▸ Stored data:
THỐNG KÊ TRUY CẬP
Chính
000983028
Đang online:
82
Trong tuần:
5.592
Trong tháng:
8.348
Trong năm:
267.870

...

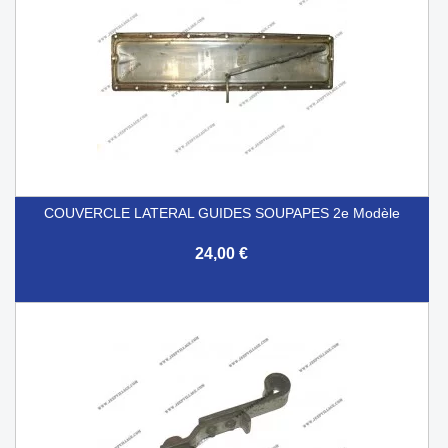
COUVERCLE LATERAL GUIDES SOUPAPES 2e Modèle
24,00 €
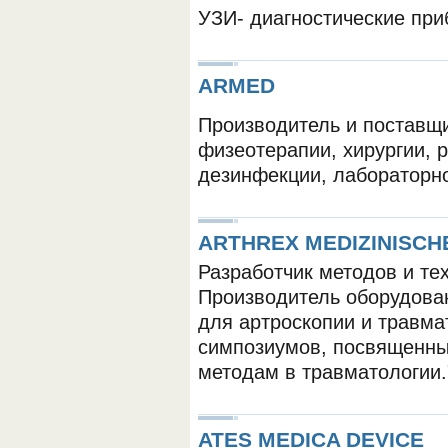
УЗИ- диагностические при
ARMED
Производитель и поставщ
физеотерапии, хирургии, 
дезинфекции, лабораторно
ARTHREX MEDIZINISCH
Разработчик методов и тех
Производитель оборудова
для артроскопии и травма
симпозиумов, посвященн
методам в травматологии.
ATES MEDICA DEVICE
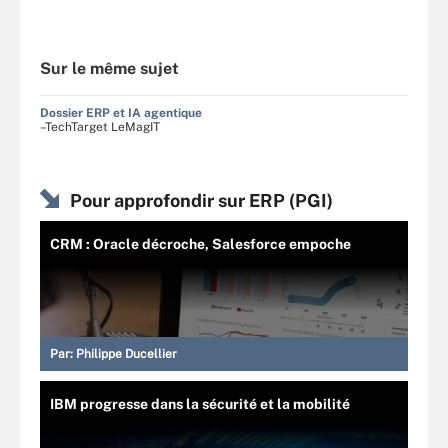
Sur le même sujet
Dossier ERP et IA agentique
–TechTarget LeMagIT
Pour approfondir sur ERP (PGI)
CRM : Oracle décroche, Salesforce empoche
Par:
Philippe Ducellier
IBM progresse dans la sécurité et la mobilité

--

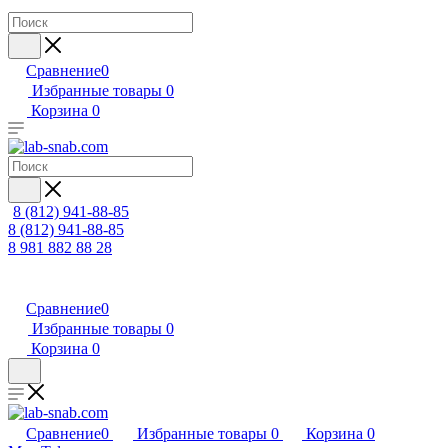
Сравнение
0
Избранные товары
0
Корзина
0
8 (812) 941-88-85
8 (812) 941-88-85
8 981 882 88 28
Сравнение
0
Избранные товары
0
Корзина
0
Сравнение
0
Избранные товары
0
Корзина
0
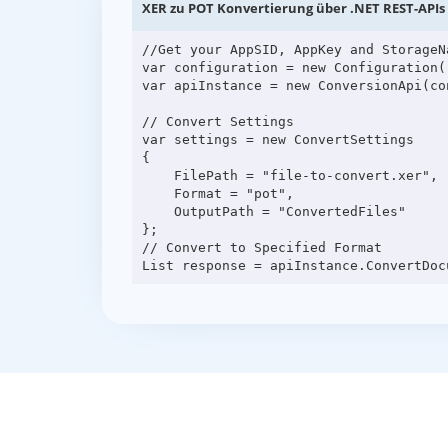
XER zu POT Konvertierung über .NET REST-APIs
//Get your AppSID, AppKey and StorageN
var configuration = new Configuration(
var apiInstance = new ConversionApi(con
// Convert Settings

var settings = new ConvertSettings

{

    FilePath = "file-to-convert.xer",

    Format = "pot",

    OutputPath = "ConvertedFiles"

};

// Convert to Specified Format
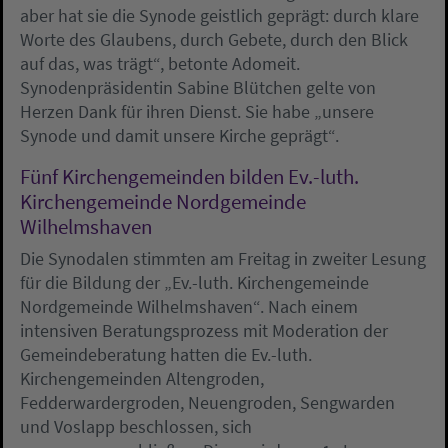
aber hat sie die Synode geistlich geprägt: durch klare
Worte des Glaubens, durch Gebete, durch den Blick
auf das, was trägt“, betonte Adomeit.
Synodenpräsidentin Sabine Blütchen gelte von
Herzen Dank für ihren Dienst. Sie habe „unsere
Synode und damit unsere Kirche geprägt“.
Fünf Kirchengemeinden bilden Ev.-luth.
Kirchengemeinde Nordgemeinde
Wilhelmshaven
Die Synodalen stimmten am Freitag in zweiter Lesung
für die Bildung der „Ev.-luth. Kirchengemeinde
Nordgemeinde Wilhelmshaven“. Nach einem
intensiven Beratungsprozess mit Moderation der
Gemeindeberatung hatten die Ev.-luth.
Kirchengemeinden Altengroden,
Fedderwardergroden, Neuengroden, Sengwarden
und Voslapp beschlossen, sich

▸ Problem to solve: The answer is the run of lines above from the line containing "Philippe Ducellier" through the line containing "IBM progresse dans la sécurité et la mobilité", copied exactly and alone.

▸ Solution to this exercise:
Philippe Ducellier
IBM progresse dans la sécurité et la mobilité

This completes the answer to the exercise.